Work item: What lines in the records below include the word "SachsenKrad"? Return each one.

Source records:

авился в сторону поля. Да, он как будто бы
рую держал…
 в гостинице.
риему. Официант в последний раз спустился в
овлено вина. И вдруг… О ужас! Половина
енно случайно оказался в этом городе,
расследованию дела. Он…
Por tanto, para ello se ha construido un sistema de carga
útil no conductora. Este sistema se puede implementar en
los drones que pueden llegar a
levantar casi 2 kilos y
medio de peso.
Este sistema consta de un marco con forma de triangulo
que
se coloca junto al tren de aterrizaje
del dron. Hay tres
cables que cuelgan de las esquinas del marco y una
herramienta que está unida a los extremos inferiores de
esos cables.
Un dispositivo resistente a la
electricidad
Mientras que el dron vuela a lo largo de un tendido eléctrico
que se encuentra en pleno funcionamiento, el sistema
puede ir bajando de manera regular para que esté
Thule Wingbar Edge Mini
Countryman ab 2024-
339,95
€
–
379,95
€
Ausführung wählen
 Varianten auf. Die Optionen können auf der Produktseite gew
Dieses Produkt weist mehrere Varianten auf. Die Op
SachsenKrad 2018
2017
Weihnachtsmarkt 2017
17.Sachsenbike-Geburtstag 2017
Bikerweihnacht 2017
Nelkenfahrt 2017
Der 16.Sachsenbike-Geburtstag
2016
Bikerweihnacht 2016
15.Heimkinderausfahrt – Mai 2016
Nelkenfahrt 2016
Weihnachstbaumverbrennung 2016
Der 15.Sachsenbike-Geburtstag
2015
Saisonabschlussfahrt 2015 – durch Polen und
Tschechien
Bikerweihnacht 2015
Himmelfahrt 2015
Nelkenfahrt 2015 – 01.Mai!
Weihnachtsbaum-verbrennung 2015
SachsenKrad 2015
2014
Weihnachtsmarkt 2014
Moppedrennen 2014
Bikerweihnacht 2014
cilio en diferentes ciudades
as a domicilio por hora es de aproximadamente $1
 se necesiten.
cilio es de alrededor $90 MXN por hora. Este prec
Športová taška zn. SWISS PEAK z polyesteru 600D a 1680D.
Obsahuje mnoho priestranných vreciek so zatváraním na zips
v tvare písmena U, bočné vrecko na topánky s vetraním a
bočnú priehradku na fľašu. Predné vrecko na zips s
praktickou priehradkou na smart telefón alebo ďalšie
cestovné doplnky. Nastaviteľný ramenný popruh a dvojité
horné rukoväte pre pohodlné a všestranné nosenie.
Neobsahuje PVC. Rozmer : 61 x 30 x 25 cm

Solved problem:
SachsenKrad 2018
SachsenKrad 2015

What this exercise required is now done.